Orígenes del Toro

Cuatro mil años de fascinación entre el hombre y el toro. De Creta a Iberia.

Los primeros toros

La relación entre el ser humano y el toro bravo se remonta a la prehistoria. Las pinturas rupestres de Altamira, Lascaux y otras cuevas ibéricas muestran bisontes y uros — los ancestros del toro actual— como figuras centrales del imaginario primitivo. El toro era símbolo de fuerza, fertilidad y poder, y su caza era uno de los actos más arriesgados y prestigiosos que un hombre podía acometer.

En la Península Ibérica, la presencia del uro (Bos primigenius) está documentada desde el Paleolítico. Este animal salvaje, de tamaño colosal, se fue cruzando con las razas domésticas importadas por los pueblos que colonizaron la península — fenicios, celtas, romanos— hasta dar lugar a las razas autóctonas que serían la base del toro de lidia.

El toro en las civilizaciones antiguas

El culto al toro no es exclusivamente ibérico. En Creta, la civilización minoica practicó la taurocatapsia: jóvenes atletas saltaban sobre el lomo de toros en lo que muchos historiadores consideran el primer espectáculo taurino de la historia. En Mesopotamia, Egipto y Roma, el toro era animal sagrado y víctima sacrificial.

Sin embargo, fue en la Península Ibérica donde la relación con el toro tomó un carácter único. Los pueblos celtíberos criaban toros con fines rituales y los enfrentaban en ceremonias que combinaban lo religioso con lo festivo.

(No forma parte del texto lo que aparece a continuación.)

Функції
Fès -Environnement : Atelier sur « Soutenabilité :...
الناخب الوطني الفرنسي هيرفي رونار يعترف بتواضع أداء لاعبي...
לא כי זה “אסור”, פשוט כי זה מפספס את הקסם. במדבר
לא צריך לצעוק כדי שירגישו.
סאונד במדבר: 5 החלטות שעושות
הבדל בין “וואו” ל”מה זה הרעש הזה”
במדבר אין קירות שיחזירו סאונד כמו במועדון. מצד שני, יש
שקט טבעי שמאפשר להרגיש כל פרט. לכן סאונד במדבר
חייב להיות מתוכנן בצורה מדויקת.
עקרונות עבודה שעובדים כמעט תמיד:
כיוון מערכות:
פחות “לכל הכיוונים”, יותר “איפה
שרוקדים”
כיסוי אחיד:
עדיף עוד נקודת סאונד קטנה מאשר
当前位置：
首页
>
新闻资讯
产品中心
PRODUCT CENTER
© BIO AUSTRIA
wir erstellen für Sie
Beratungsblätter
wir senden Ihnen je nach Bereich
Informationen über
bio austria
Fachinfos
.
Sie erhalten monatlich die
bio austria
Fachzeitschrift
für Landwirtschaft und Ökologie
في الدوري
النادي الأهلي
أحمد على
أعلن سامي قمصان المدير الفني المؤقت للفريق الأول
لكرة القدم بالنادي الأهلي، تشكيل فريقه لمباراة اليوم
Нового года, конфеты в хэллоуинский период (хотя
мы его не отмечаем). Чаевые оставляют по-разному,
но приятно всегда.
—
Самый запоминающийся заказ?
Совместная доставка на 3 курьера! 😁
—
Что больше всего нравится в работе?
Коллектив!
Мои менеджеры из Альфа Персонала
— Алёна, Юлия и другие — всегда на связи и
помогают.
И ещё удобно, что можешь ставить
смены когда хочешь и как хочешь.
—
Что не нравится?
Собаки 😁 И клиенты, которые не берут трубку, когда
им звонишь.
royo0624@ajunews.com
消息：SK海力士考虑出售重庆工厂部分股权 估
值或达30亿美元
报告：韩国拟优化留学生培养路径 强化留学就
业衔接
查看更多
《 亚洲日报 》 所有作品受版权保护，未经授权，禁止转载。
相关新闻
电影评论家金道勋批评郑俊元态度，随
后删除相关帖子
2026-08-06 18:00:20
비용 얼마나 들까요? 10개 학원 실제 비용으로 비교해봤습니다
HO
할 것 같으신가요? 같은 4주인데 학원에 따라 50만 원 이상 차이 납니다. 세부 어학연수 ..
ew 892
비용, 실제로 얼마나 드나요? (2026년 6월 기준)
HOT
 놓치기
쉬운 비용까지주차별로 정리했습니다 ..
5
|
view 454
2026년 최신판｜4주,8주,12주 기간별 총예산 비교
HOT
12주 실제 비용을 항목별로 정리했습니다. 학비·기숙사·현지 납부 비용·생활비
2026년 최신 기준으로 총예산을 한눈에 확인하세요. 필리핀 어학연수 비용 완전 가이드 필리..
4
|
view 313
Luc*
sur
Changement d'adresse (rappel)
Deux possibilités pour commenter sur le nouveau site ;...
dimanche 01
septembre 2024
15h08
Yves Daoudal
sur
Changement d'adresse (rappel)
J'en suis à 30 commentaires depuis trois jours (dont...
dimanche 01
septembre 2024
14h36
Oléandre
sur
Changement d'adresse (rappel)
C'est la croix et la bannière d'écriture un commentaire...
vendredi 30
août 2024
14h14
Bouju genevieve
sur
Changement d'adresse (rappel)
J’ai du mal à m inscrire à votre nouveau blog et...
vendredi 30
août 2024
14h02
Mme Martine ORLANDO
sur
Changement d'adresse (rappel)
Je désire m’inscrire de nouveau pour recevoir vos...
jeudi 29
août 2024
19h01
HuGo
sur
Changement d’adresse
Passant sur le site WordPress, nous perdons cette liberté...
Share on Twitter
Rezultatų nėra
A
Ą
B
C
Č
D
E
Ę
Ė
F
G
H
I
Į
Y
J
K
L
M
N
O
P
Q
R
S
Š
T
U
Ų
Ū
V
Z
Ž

La España visigoda y musulmana

Tras la caída del Imperio Romano, la tradición taurina en Hispania pervivió a través de los pueblos visigodos y, especialmente, durante los ocho siglos de presencia musulmana en la Península. Los emires y califas de al-Ándalus celebraban fiestas con toros, y la nobleza castellana adoptó estas costumbres en sus celebraciones.

La tauromaquia medieval se desarrolló como un ejercicio de la nobleza: los caballeros alanceaban toros desde el caballo como demostración de destreza y valentía. Esta práctica, antecedente directo del rejoneo actual, se extendió por todos los reinos cristianos de la Península.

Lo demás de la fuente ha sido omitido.